**WHAT YOU ARE ASKED TO DO**
Examine the records and identify each line that includes the string "Minimum". Copy those lines.

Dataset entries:
=== Begin Enclosure ===

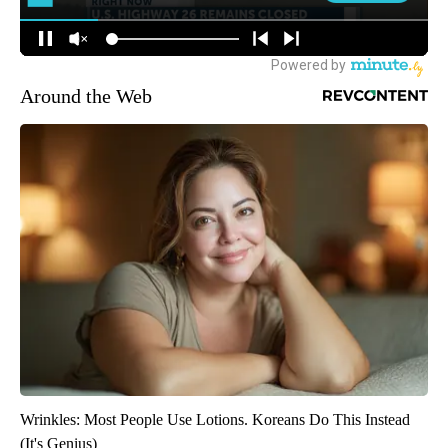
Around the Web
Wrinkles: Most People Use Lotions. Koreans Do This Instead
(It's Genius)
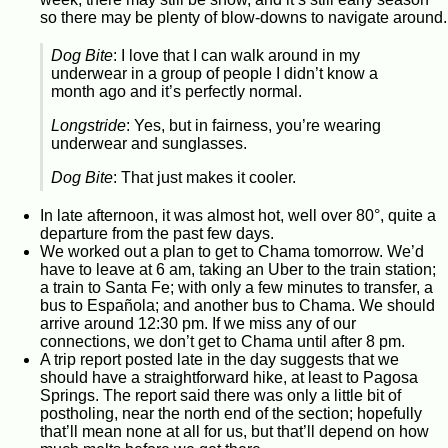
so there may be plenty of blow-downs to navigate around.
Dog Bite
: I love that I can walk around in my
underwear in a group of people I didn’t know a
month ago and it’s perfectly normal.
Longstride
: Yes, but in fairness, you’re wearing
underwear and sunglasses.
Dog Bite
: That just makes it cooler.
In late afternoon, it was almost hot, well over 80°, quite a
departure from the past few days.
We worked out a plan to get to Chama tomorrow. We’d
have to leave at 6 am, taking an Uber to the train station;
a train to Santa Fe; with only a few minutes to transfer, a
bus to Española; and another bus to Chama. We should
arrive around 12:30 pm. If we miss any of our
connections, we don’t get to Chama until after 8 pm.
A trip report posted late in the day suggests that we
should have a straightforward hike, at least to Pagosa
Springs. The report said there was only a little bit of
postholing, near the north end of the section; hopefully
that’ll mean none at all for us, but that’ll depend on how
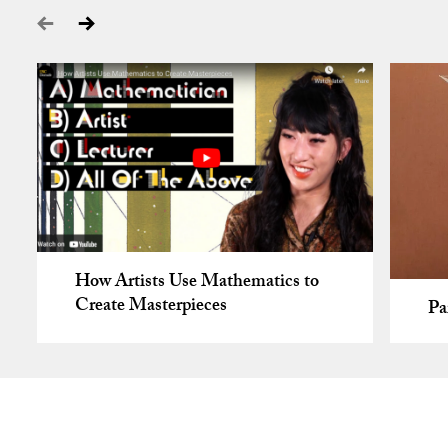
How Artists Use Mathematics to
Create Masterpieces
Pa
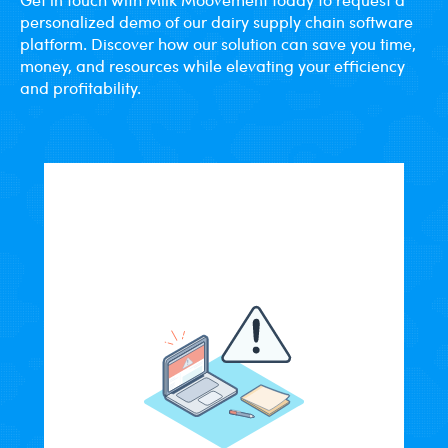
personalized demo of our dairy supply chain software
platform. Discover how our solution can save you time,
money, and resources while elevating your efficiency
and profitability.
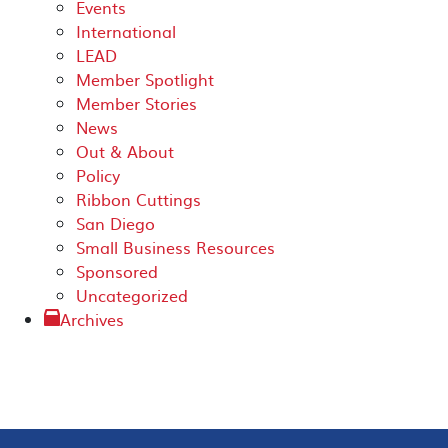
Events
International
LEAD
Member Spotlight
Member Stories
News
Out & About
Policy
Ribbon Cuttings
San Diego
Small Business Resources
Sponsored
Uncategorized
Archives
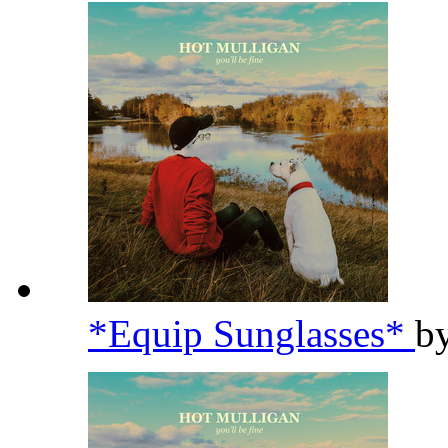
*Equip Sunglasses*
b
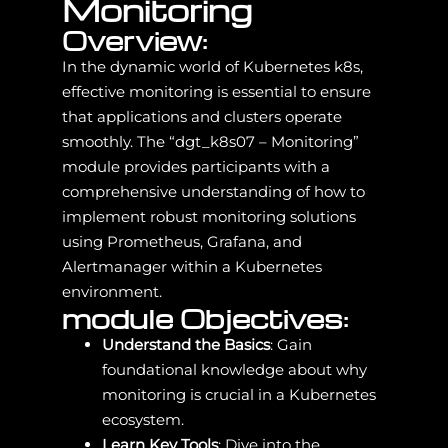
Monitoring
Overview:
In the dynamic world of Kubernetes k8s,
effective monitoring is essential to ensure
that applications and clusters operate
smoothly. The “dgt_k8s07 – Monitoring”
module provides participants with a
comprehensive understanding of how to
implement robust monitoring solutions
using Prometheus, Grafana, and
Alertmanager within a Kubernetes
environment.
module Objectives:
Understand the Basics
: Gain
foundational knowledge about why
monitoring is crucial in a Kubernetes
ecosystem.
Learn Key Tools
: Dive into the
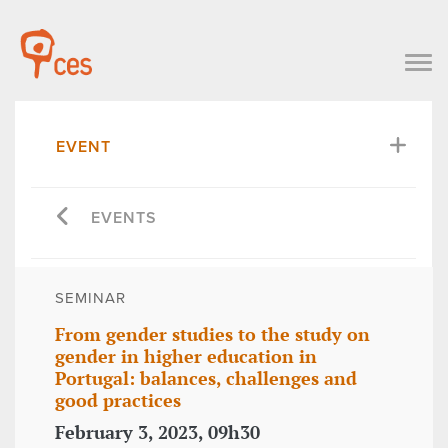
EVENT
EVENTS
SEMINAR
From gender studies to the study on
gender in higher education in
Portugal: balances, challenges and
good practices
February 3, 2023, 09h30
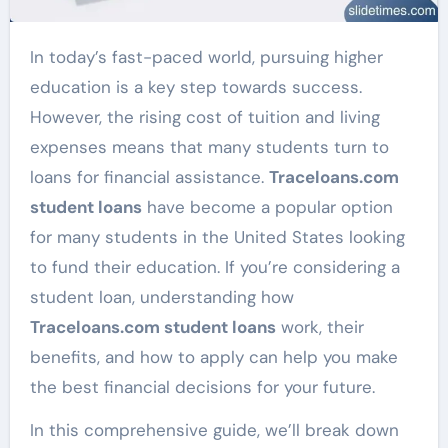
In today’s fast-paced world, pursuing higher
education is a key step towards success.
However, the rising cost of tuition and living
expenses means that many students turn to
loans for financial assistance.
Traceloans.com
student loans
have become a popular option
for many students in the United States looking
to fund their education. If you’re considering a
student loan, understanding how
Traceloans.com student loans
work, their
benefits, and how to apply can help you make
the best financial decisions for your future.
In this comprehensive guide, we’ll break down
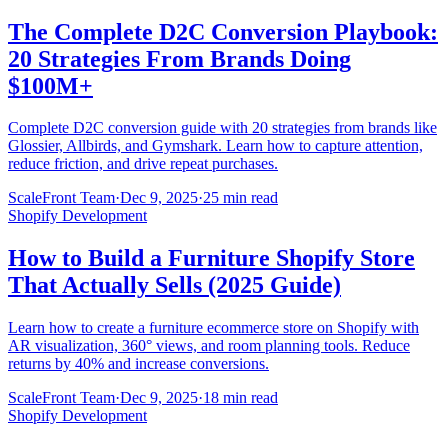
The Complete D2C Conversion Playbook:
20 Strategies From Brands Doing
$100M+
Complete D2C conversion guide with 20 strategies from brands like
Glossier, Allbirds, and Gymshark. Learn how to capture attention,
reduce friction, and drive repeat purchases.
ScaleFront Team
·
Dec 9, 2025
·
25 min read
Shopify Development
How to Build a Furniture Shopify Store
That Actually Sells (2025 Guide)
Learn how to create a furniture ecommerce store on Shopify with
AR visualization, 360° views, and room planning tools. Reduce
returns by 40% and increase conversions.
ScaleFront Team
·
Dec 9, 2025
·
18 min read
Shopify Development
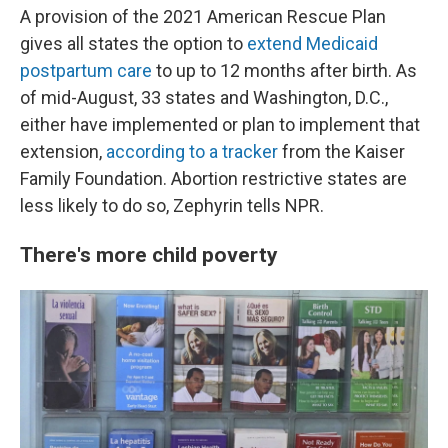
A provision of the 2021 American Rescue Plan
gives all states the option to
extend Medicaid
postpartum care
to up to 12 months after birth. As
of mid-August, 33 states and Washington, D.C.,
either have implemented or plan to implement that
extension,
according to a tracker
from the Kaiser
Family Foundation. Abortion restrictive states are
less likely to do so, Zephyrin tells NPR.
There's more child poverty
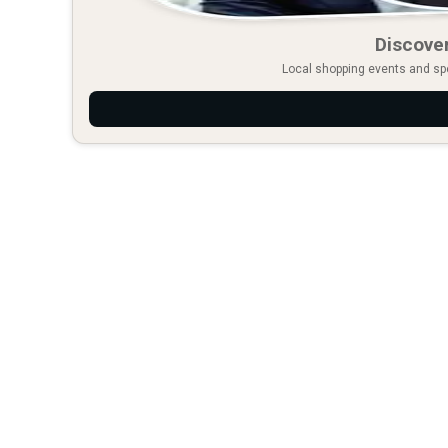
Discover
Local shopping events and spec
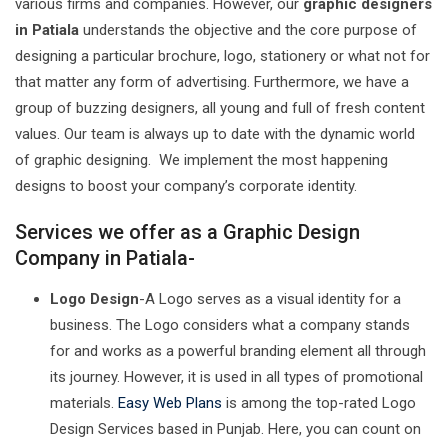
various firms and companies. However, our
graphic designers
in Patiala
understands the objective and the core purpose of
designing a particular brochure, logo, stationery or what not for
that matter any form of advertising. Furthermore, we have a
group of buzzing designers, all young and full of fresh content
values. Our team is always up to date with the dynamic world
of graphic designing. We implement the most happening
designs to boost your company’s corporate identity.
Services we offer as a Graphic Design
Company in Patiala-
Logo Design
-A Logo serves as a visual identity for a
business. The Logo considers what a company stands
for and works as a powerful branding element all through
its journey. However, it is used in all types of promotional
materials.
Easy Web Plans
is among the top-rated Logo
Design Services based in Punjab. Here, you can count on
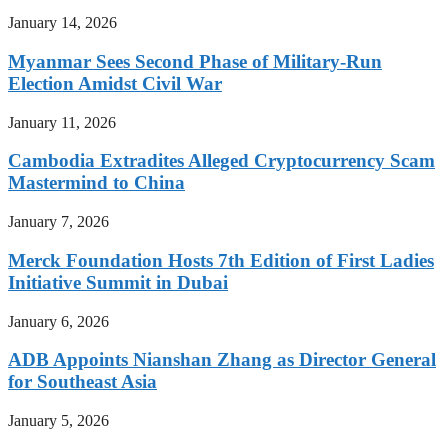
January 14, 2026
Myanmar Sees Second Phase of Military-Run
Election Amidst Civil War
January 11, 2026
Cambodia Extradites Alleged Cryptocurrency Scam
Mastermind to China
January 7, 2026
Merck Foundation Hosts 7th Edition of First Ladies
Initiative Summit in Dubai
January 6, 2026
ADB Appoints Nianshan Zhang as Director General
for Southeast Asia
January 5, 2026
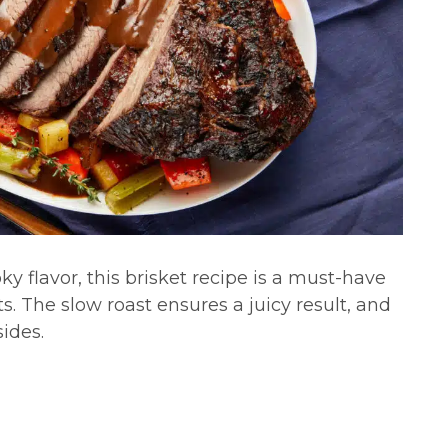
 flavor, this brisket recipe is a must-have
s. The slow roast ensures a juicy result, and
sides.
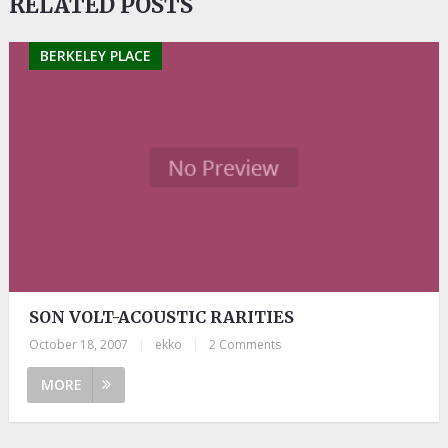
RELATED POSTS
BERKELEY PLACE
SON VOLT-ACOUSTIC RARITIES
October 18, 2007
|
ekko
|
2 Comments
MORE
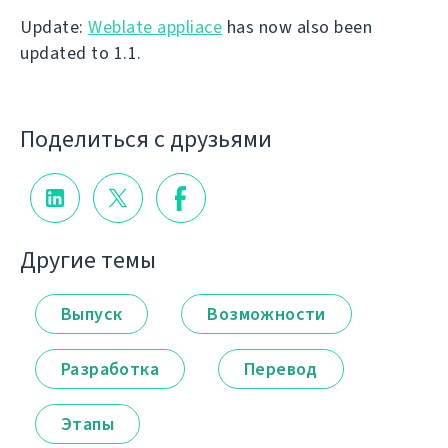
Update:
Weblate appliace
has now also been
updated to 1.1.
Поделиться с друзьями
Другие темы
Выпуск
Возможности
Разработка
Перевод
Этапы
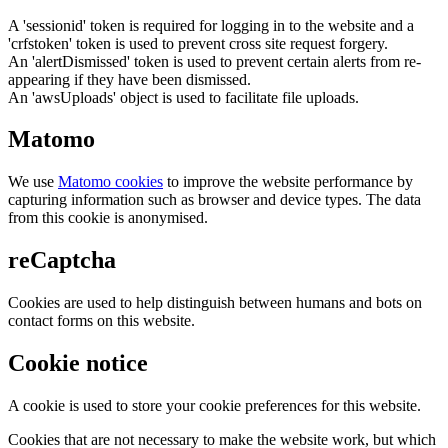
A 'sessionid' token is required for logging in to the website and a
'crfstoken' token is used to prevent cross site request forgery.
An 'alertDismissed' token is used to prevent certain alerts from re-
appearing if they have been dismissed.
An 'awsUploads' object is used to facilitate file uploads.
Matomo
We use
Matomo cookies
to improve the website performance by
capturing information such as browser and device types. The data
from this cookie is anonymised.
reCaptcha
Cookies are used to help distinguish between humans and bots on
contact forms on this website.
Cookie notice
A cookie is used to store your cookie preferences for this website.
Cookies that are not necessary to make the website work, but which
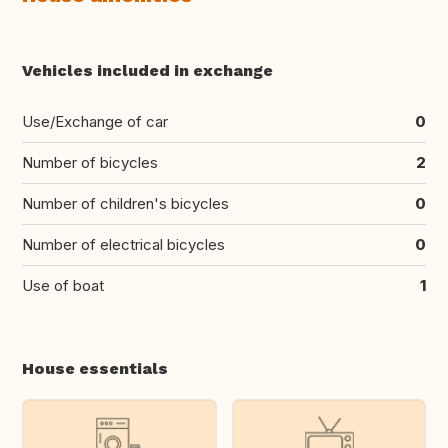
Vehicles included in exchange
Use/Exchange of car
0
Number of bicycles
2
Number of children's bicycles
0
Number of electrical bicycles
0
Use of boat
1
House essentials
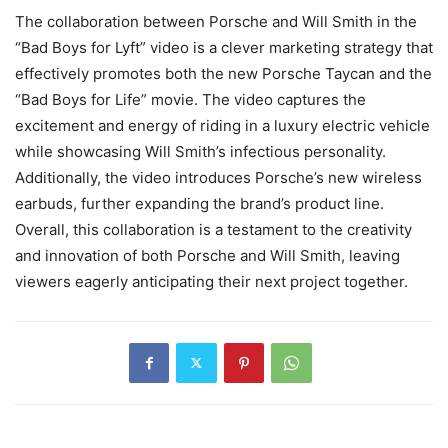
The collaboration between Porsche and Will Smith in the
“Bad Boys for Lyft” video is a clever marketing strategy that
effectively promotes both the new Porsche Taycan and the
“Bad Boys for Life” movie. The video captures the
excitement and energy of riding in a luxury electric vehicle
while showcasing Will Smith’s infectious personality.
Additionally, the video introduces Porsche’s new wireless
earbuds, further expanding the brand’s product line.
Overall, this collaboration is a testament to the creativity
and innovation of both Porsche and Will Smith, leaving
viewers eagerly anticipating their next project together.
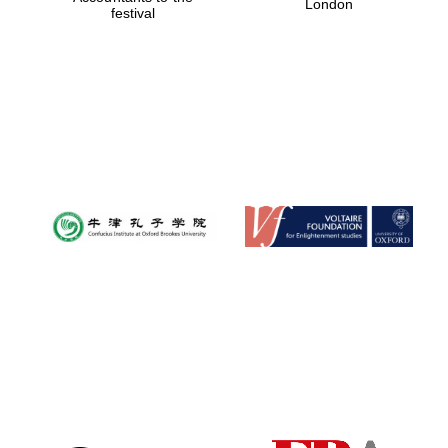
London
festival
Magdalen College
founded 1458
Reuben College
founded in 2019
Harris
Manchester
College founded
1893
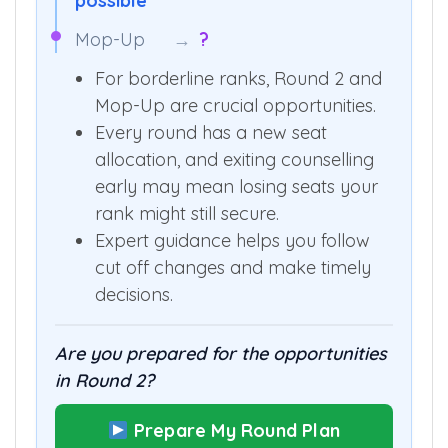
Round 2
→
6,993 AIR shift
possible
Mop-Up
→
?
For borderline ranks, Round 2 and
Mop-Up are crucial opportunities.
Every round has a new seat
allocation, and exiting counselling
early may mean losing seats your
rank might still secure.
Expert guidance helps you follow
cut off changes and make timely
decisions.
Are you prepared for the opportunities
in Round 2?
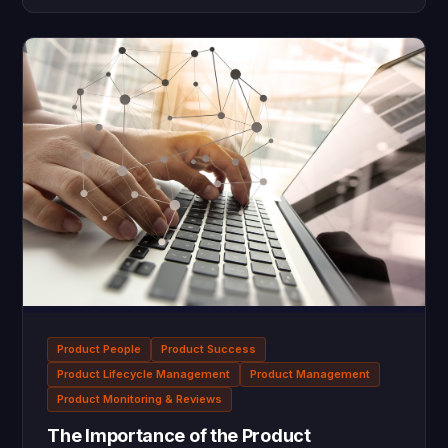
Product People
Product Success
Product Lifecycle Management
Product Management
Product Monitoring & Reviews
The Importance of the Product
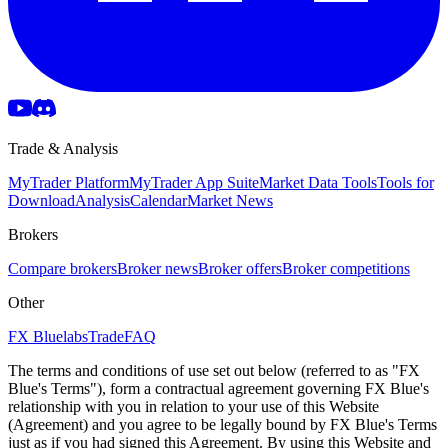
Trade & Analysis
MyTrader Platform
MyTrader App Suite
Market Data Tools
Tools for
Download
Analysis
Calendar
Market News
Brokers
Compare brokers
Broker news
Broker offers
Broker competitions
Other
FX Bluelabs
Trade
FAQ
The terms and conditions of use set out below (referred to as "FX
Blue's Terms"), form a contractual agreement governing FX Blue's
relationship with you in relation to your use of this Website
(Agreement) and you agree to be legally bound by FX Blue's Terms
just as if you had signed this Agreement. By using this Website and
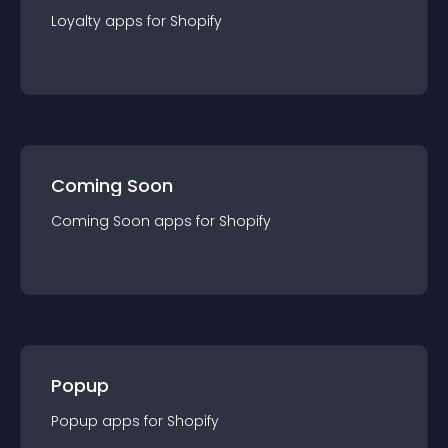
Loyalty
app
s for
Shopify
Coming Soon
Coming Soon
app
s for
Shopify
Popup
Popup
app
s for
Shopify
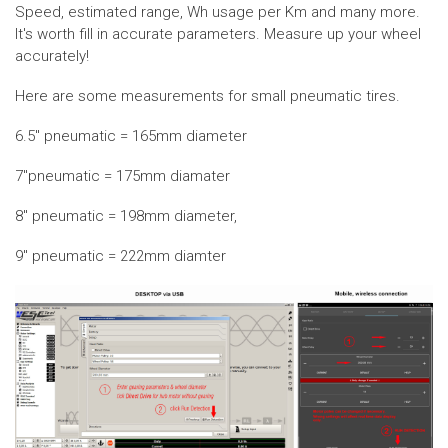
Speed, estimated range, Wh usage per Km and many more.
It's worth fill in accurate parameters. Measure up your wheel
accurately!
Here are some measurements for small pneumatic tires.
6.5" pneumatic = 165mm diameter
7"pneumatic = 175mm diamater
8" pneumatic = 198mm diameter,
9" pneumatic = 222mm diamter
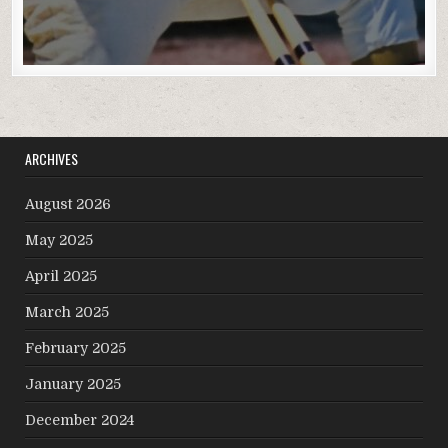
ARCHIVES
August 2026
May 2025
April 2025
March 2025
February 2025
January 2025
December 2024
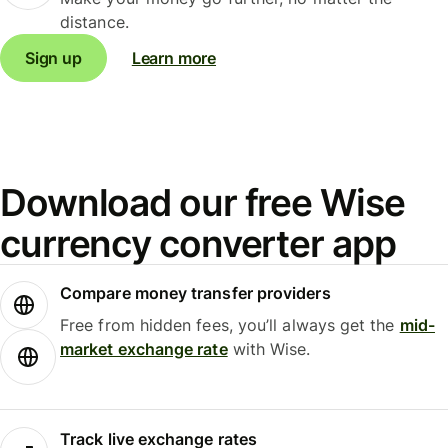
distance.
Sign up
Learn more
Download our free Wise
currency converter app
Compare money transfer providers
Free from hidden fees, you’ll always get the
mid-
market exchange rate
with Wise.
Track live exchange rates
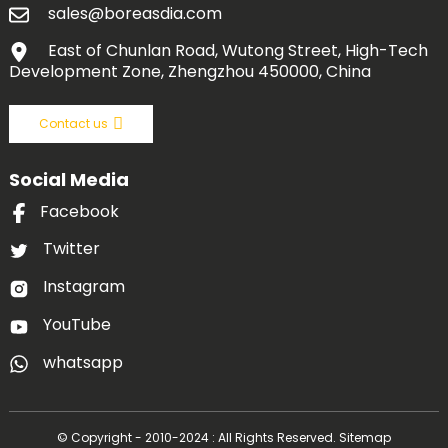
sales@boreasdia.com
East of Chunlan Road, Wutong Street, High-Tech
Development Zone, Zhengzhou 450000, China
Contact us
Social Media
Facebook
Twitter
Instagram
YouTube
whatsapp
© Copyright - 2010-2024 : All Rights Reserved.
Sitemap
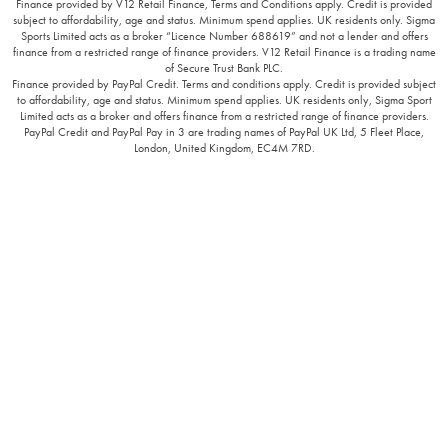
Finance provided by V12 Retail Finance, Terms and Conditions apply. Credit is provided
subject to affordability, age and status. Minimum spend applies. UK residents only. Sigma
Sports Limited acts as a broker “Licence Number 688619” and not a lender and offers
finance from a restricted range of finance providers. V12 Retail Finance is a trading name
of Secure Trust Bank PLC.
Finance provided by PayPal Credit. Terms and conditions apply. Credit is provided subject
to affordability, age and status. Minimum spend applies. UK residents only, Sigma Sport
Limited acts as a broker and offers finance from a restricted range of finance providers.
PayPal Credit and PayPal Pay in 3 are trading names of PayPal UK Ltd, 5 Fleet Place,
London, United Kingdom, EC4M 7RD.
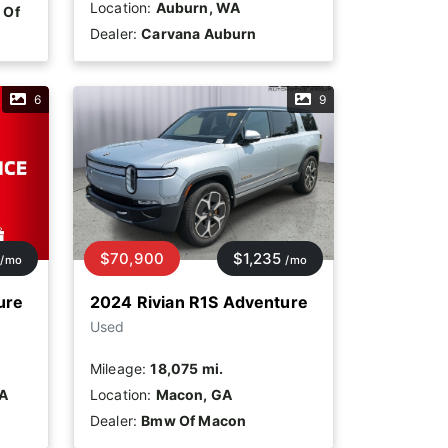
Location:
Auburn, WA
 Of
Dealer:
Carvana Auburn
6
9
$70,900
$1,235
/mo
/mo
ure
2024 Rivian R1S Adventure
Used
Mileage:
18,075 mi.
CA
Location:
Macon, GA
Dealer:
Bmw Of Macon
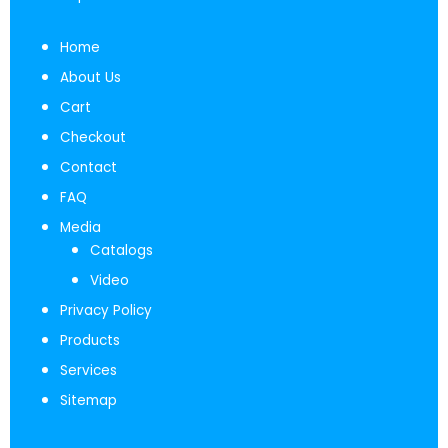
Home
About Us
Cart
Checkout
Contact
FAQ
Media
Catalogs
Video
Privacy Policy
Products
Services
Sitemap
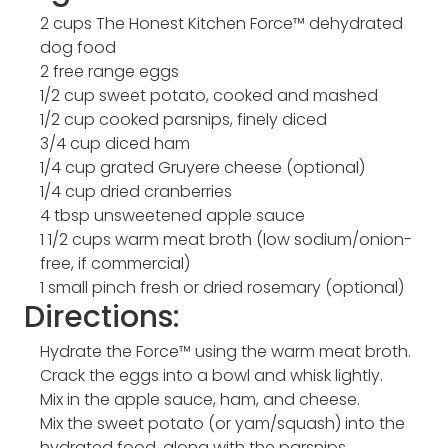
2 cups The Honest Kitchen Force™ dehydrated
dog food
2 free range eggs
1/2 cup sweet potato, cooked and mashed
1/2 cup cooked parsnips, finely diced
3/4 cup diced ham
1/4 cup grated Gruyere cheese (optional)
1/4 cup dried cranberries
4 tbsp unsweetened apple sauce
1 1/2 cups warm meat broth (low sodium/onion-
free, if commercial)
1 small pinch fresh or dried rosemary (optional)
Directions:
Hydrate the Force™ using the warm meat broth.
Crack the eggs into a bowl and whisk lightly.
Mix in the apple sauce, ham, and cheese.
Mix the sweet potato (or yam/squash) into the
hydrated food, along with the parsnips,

=== End Enclosure ===

**OUTPUT FOR THIS EXERCISE**
subject to affordability, age and status. Minimum spend applies. UK residents only. Sigma
to affordability, age and status. Minimum spend applies. UK residents only, Sigma Sport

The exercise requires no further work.